To validate the predictive performance of DDT, OAF, and MB, we further determined their protein levels in sera samples from patients in group II by enzyme-linked immunosorbent assay (ELISA) assay, which is more clinically and financially practical than LC-MS/MS and PRM methods, the results show that all of DDT, MB, and OAF exhibited significantly (P < 0.05) higher concentrations by ELISA in severe patients than moderate (Fig. 1k; Supplementary Fig. 10a). In addition, random forest analysis of the combined ELISA data of these three proteins also indicate a strong predictive power (AUC = 0.904, CI: 0.89–0.91) for severe patient detection (Supplementary Fig. 10b, c).

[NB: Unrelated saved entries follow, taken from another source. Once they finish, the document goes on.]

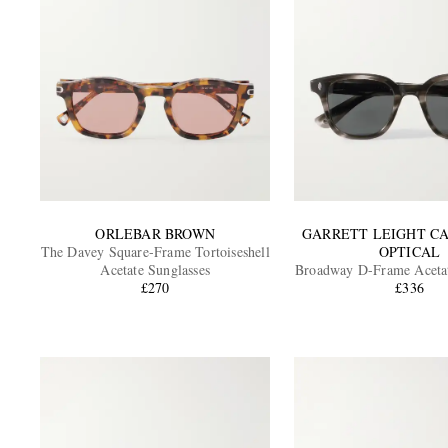
ORLEBAR BROWN
GARRETT LEIGHT C
The Davey Square-Frame Tortoiseshell
OPTICAL
Acetate Sunglasses
Broadway D-Frame Acetat
£270
£336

In addition to the potential to alert the disease progression, the identified predictive factors panel may also shed light on potential molecular mechanisms underlying COVID-19 progression. DDT, also recognized as MIF-2, may play a pivotal upstream role in the inflammatory cascade by promoting the secretion of other inflammatory mediators, including TNF-a, IL-6, which are considered as major cytokine involved in cytokine storm syndrome in COVID-19 patients.4 Rhabdomyolysis with significant increase of myoglobin was reported on COVID-19, suggesting that kidney injury/dysfunction is another fatal risk in severe patients with COVID-19.5 It would be more interesting to investigate the role of OAF (Out at first protein homolog) in the progression of COVID-19, which remains largely unknown. Generally, our study supports the concept hat severe COVID-19 is rather a systemic dysfunction than a sole severe viral pneumonia with respiratory failure.

In conclusion, we performed statistical analysis on the combined proteomic signatures of COVID-19 patients and successfully identified DDT, OAF, and MB as a panel of predictive factors to predict the potential deterioration of patients with moderate COVID-19 at admission before manifestation of severe symptoms. Our proposed predictive factors panel would be helpful for early identification of potential severe COVID-19 patients, which is not only critical to the lifesaving of patients with COVID-19 but also beneficial to relief of COVID-19 pandemic in most countries.